BLUFFTON, Ind. (WANE) – Before Lou Gehrig became “The Iron Horse” for playing in a then-record 2,130 games, Bluffton’s own Everett Scott was baseball’s reigning iron man.

Scott, a slick-fielding shortstop, played in 1,307 consecutive games from June 20, 1916 through May 5, 1925, suiting up for both the Boston Red Sox and the New York Yankees during that span. The Bluffton native’s tally far exceeded the previous MLB record of 577 games held by Dodgers third baseman George Pinkney, as Scott became the first player to suit up for over 1,000 games in a row.

Gehrig’s total was eventually eclipsed by Cal Ripken Jr.’s total of 2,632, but Scott still stands no. 3 all-time in consecutive games played.

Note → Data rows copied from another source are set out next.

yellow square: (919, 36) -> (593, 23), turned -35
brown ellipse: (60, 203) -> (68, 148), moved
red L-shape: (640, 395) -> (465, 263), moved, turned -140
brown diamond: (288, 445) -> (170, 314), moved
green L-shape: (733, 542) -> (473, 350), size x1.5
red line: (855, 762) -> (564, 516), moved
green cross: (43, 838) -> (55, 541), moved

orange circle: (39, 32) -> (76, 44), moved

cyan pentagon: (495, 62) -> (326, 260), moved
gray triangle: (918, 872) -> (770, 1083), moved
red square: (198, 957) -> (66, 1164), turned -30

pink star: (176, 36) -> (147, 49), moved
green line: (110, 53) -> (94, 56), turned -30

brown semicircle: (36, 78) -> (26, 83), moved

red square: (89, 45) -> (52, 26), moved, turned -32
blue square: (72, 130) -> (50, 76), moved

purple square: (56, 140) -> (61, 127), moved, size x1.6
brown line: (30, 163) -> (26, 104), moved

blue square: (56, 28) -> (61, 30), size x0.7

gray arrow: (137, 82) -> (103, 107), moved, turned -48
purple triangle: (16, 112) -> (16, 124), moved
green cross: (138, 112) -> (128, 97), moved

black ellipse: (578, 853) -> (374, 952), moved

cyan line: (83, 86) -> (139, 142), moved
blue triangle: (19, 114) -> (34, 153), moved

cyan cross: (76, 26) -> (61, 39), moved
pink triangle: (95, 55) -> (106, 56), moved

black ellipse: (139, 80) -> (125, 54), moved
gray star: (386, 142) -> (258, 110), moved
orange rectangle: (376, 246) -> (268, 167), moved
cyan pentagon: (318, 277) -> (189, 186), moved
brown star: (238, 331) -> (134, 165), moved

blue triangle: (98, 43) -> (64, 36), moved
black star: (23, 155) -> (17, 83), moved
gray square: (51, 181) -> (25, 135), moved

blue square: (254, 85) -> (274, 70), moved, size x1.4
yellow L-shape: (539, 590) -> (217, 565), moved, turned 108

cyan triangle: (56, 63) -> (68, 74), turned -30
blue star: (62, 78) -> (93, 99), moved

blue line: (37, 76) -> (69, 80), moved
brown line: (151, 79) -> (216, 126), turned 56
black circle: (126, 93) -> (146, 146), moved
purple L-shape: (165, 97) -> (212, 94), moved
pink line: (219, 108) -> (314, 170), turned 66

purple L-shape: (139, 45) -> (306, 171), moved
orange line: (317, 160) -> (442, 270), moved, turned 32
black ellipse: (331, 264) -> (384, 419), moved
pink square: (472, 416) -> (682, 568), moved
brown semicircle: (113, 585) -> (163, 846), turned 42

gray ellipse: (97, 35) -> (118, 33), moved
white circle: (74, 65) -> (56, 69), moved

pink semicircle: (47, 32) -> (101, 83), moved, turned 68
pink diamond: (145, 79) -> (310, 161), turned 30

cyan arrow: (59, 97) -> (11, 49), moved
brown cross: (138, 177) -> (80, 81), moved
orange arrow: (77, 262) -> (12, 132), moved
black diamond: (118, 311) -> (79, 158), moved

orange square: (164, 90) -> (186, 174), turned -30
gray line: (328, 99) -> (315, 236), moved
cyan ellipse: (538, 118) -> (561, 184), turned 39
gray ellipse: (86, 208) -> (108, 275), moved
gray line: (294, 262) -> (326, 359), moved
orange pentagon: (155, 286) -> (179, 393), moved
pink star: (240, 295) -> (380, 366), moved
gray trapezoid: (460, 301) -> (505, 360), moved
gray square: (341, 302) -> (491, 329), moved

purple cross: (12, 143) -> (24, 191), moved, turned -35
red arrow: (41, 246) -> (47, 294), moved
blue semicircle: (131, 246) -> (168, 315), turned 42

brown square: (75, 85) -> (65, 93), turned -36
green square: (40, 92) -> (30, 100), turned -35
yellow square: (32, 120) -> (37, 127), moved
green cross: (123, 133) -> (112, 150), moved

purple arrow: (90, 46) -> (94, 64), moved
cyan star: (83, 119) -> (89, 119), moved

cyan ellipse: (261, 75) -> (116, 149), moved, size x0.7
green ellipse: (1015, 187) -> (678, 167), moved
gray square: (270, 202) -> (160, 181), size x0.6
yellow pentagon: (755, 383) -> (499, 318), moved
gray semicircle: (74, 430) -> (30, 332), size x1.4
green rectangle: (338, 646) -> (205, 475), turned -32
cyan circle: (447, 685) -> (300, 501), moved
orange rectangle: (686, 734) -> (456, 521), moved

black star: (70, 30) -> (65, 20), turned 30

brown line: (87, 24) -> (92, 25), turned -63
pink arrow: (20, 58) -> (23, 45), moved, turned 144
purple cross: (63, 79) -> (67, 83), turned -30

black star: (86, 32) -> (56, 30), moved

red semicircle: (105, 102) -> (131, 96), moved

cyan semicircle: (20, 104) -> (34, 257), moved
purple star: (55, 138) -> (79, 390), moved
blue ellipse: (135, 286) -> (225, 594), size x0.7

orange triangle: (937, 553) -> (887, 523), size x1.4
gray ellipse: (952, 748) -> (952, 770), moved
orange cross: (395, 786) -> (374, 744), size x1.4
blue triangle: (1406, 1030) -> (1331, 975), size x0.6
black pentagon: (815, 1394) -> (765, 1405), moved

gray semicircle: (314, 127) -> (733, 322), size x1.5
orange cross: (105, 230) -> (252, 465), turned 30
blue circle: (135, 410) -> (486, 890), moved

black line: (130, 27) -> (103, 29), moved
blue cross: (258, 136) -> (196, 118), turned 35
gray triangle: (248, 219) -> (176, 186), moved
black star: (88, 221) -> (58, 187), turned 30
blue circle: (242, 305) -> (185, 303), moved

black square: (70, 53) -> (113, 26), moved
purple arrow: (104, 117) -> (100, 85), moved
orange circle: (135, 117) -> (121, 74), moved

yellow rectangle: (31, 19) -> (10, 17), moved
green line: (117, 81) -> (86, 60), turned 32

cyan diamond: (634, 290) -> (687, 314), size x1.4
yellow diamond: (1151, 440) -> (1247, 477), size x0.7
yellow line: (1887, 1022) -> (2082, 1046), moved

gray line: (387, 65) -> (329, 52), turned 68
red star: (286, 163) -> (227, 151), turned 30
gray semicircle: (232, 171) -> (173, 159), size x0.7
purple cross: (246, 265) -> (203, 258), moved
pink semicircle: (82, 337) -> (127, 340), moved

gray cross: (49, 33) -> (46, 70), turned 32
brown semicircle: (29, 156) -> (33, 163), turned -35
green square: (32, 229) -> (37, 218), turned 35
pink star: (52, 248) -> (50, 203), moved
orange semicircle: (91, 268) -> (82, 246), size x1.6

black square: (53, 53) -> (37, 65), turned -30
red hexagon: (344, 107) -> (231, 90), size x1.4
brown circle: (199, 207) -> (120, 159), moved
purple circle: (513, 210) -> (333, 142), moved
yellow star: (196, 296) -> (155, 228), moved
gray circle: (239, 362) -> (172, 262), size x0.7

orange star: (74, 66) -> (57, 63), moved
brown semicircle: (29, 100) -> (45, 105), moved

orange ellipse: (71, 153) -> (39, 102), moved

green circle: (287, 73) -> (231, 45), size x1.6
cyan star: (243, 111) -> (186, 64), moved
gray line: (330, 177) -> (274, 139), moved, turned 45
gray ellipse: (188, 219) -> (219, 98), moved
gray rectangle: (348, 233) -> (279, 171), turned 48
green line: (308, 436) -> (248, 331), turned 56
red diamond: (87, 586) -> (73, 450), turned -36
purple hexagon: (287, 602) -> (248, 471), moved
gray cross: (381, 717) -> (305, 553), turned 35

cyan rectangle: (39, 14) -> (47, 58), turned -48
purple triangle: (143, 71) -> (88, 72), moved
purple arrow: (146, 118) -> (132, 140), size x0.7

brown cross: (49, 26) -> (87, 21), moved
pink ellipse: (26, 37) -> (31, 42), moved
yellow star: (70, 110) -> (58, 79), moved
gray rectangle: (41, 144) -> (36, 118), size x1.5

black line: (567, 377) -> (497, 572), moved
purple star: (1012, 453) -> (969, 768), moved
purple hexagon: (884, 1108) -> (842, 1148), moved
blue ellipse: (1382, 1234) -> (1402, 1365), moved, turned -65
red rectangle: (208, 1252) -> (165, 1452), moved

This June 2 marked the second annual “Lou Gehrig Day” across Major League Baseball. The date holds significance, as Gehrig became the Yankees’ starting first baseman on June 2, 1925 and also passed away on June 2, 1941 at the age of 37 due to complications from amyotrophic lateral sclerosis (ALS), now commonly known as “Lou Gehrig’s Disease.”

As for Scott, he won three World Series titles with the Red Sox (1915, ’16, ’18) and another with the Yankees (1923). As captain of the Yankees from 1922-25, Scott was roommates and good friends with Babe Ruth. Nicknamed “Deacon,” many believed the Yankees had Scott room with Ruth in an attempt to cull the Great Bambino’s well-documented wild behavior.

While he hit only .249 with 20 home runs and 551 RBI over his 13-year MLB career, Scott’s defense was his calling card. The shortstop led the American League in fielding percentage seven seasons in a row (1916-1922).

While not currently enshrined in Cooperstown, Scott has been inducted into the Indiana Baseball Hall of Fame and the Boston Red Sox Hall of Fame.

After retiring from baseball, Scott became more involved with the sport of bowling, and owned bowling alleys in the Fort Wayne area. He also wrote a children’s book entitled “Third Base Thatcher” that was published in 1923.